I have a friend that lives below you in AL and every time he comes out west he requests that we smoke Tri Tip!

The London broil I do the same way I do my tri tip. I go as low as I can 180°-200° until the roast hits 125°-130° then I sear it off on a hot grill. Just like tri tip I keep the seasonings simple (Salt Pepper Garlic Chipotle) and if I marinade its normally just Worcestershire. Just like tri tip you want to slice it against the grain. Cherry or a 50/50 mix of Cherry and Pecan are my favorite woods.


----------



## jcollins (Jul 17, 2015)

dirtsailor2003 said:


> I have a friend that lives below you in AL and every time he comes out west he requests that we smoke Tri Tip!
> 
> The London broil I do the same way I do my tri tip. I go as low as I can 180°-200° until the roast hits 125°-130° then I sear it off on a hot grill. Just like tri tip I keep the seasonings simple (Salt Pepper Garlic Chipotle) and if I marinade its normally just Worcestershire. Just like tri tip you want to slice it against the grain.

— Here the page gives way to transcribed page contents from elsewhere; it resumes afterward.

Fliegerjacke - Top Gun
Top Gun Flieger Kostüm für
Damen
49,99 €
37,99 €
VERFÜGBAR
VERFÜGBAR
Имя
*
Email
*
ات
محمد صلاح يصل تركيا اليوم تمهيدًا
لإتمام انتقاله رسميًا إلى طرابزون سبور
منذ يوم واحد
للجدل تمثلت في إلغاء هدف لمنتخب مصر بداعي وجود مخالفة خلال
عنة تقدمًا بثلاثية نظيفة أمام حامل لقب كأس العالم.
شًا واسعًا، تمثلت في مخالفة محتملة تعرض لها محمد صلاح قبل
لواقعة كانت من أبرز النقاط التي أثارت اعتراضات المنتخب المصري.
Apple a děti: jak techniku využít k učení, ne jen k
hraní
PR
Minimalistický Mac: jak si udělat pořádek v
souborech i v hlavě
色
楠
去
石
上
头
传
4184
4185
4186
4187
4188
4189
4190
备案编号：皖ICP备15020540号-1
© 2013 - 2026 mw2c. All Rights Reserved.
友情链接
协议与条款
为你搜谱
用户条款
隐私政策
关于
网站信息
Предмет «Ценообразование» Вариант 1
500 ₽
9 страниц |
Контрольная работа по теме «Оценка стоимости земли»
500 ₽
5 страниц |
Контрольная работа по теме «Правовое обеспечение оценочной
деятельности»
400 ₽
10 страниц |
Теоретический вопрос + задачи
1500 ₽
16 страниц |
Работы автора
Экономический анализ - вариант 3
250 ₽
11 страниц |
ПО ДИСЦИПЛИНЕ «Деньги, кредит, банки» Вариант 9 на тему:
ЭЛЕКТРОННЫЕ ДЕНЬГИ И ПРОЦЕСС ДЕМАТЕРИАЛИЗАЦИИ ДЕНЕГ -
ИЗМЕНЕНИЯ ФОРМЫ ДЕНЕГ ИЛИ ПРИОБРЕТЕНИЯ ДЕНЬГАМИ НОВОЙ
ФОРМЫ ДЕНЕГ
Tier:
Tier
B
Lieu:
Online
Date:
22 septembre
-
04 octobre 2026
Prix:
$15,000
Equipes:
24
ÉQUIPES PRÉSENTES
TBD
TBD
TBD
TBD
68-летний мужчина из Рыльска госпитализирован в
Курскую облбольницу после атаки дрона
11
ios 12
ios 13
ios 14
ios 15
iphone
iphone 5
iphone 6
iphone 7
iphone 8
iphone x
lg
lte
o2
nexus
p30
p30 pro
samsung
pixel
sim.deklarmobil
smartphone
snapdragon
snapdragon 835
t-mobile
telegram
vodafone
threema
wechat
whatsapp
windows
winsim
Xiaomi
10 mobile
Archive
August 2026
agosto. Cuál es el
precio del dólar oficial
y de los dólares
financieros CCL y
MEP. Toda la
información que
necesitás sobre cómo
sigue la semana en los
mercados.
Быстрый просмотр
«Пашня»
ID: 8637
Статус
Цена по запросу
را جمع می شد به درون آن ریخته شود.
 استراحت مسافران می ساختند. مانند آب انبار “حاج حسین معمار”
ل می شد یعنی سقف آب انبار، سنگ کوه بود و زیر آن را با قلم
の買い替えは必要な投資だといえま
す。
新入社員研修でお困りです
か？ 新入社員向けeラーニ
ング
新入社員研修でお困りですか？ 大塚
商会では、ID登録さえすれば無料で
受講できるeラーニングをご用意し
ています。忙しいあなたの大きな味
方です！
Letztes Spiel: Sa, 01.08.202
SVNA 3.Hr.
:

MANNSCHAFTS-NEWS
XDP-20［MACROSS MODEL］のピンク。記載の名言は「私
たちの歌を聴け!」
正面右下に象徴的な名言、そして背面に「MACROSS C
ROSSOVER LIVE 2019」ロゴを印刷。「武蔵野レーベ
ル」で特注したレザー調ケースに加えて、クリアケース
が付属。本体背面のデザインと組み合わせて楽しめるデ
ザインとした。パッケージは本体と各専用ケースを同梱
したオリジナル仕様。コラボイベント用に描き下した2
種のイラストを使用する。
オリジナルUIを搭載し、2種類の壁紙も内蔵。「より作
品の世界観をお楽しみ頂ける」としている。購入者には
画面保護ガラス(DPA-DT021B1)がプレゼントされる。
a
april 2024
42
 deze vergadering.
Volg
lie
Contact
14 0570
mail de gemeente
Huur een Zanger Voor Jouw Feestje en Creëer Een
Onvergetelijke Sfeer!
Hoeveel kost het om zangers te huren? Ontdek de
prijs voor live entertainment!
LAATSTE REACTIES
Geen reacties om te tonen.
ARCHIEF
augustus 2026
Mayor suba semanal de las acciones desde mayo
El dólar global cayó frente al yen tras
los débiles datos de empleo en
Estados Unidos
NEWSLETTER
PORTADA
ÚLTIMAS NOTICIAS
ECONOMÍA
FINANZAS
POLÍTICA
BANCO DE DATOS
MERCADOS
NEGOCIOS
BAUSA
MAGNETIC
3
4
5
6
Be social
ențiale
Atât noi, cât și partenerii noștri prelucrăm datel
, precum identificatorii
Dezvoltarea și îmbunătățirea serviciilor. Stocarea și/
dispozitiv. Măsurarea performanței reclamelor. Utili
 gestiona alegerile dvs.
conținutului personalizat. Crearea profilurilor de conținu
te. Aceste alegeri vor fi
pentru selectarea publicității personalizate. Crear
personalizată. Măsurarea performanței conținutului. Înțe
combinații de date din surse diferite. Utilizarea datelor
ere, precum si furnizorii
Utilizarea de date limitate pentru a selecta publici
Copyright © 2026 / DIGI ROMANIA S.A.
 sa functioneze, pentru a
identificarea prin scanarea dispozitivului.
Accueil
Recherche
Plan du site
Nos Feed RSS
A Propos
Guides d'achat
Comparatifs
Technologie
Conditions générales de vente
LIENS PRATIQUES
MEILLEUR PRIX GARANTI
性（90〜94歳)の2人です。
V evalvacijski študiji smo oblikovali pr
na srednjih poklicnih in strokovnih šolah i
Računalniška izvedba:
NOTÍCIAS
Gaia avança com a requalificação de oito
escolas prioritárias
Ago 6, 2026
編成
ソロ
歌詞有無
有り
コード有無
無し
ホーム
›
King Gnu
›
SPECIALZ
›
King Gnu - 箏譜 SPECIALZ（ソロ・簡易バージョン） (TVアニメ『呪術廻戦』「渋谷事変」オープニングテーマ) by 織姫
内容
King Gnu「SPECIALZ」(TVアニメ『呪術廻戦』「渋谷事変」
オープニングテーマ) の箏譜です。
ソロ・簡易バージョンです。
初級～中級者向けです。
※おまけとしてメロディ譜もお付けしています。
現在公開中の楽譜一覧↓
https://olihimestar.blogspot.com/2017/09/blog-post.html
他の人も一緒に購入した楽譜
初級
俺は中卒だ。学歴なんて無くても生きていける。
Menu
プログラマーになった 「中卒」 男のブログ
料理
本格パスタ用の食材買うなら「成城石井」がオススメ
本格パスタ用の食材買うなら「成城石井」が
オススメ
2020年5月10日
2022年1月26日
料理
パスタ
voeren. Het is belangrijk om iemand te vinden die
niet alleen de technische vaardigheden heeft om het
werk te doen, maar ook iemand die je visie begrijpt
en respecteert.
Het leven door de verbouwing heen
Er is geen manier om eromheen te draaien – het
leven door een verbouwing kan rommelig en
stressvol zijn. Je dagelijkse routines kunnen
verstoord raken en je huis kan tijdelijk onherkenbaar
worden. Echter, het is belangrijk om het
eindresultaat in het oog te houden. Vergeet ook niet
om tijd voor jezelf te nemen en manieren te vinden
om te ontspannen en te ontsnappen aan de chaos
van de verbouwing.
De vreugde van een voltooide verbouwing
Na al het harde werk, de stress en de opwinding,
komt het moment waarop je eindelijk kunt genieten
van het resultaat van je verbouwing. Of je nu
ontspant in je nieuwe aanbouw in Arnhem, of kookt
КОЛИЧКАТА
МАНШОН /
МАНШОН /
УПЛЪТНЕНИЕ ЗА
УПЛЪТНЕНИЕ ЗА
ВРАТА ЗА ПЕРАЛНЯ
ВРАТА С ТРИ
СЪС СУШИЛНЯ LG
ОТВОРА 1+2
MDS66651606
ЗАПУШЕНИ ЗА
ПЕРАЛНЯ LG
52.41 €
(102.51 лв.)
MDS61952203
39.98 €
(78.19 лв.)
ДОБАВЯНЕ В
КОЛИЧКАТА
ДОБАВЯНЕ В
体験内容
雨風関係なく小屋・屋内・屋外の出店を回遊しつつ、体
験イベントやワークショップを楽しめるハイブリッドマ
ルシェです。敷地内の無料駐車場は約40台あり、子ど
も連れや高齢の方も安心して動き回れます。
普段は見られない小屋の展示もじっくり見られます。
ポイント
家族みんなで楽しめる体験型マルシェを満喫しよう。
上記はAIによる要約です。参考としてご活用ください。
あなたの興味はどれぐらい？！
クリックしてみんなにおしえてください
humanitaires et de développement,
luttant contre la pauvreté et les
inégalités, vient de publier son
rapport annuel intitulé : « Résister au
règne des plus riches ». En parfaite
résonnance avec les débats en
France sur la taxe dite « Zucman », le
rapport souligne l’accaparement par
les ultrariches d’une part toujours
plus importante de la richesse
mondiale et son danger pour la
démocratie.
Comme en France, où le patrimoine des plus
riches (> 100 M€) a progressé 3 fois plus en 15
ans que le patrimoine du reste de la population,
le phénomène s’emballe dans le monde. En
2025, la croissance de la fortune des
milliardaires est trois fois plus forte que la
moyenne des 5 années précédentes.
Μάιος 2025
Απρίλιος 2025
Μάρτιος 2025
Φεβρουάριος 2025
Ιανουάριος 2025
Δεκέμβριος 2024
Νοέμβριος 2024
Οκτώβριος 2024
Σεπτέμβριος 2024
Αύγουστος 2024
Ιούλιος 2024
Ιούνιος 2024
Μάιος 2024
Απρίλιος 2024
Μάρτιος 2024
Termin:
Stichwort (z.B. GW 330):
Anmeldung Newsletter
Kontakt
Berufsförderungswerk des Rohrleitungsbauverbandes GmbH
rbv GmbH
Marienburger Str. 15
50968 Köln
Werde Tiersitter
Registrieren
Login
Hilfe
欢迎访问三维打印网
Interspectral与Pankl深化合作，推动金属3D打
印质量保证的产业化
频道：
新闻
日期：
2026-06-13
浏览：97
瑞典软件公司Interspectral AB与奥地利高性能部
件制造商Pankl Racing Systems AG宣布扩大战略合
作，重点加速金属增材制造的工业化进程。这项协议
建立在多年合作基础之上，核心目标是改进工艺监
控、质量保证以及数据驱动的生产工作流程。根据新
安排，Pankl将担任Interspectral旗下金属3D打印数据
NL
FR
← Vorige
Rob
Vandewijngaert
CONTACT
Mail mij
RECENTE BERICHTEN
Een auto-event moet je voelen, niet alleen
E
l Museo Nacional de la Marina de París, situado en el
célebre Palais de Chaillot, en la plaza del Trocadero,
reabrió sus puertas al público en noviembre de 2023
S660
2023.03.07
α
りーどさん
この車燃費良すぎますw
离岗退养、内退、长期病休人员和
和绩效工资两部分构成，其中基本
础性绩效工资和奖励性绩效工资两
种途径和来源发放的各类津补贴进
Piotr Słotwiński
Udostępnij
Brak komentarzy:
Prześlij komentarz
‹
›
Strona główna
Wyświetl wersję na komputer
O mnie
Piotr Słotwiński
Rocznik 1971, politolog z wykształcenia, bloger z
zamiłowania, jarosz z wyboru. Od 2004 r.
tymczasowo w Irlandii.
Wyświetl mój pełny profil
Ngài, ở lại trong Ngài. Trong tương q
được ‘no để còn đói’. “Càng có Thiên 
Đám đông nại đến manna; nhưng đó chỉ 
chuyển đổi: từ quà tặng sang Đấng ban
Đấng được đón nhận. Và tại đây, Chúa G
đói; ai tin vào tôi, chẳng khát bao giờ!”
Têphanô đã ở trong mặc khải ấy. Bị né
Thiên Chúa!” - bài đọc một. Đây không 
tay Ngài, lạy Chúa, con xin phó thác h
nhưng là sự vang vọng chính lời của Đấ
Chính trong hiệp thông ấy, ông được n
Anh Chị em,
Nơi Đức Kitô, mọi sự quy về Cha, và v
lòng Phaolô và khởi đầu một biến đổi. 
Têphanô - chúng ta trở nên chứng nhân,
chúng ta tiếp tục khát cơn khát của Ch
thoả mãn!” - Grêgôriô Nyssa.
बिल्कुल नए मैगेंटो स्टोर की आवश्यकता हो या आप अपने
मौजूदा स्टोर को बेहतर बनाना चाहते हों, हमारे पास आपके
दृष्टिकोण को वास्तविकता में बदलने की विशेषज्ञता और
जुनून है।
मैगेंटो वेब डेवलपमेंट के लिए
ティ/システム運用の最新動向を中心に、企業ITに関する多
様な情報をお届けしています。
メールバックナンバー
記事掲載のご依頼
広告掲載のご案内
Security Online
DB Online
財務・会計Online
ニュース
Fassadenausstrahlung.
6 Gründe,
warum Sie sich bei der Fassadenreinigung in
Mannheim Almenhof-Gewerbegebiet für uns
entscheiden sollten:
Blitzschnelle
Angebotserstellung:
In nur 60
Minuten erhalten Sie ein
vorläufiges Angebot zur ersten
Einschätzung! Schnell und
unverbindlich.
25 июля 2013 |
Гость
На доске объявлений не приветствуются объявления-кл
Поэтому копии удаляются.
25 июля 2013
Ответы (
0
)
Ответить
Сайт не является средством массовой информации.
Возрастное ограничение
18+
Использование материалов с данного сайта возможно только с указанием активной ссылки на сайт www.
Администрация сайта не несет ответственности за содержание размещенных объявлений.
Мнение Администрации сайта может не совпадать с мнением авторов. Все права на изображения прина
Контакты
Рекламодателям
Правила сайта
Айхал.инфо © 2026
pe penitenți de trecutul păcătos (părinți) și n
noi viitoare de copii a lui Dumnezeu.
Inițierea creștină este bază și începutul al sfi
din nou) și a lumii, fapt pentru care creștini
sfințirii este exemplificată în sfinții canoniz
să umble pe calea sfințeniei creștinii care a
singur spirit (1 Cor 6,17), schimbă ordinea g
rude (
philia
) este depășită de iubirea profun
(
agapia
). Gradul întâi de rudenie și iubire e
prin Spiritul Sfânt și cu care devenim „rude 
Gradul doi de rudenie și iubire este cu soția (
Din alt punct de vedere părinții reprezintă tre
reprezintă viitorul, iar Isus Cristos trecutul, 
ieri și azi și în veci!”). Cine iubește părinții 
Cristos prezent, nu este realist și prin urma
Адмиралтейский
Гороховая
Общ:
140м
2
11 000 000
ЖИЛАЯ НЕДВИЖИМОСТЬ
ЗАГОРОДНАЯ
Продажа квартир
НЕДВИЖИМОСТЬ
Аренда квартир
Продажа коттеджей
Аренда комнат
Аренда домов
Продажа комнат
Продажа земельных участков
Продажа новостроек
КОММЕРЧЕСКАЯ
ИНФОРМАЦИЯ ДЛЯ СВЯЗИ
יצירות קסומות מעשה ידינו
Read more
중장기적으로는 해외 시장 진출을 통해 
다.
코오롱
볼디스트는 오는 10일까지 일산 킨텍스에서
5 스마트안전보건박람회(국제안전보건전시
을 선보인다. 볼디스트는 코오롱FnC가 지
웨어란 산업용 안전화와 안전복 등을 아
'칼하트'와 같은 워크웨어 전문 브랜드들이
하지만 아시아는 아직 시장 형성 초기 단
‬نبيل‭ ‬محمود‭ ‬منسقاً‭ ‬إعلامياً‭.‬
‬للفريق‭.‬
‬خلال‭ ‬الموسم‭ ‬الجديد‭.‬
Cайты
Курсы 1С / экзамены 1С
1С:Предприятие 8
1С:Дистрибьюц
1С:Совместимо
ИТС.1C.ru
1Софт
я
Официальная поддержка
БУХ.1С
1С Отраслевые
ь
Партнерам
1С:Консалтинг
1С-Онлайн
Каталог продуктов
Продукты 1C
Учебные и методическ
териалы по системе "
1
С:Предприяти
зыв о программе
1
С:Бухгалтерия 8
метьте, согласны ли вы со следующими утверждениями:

Cherry or a 50/50 mix of Cherry and Pecan are my favorite woods.


I can definitely understand why your friend requests it... i love it and only had it a handful of times and before i joined this site i had no idea it even existed.... 

i greatly appreciate the tips, although i have never used cherry or pecan  (mostly because its not usually available) but i will definitely give it a shot the next time i can get a hold of it.


----------



## dirtsailor2003 (Jul 17, 2015)

jcollins said:


> I can definitely understand why your friend requests it... i love it and only had it a handful of times and before i joined this site i had no idea it even existed....
> 
> i greatly appreciate the tips, although i have never used cherry or pecan  (mostly because its not usually available) but i will definitely give it a shot the next time i can get a hold of it.


Give this a try. probably the best online source for getting wood you cant get locally. Im pretty lucky as I have several places, Home Depot being one that carry a good selection of wood.

http://www.fruitawoodchunks.com/


----------



## jcollins (Jul 17, 2015)

I have a few stores around like a couple of lowes a home depot bass pro and such but they mostly carry chips and they dont work too well on a WSM i have found.....


----------



## floridasteve (Nov 24, 2015)

dirtsailor2003 said:


> Here's the recipe for the teriyaki. This is for 5 pounds. I actually had six. I kept all the ingredients the same except I adjusted the cure amount.I didn't  have any scallions or green onions so left those out.
> 
> Teriyaki jerky
> INGREDIENTS
> ...



Did you add any water?


----------



## dirtsailor2003 (Nov 24, 2015)

FloridaSteve said:


> Did you add any water?



Nope. The soy and worchestshire are enough liquid. I do mix the cure one in the liquid before adding it to the rest.


----------



## floridasteve (Nov 24, 2015)

Thanks, DS!


----------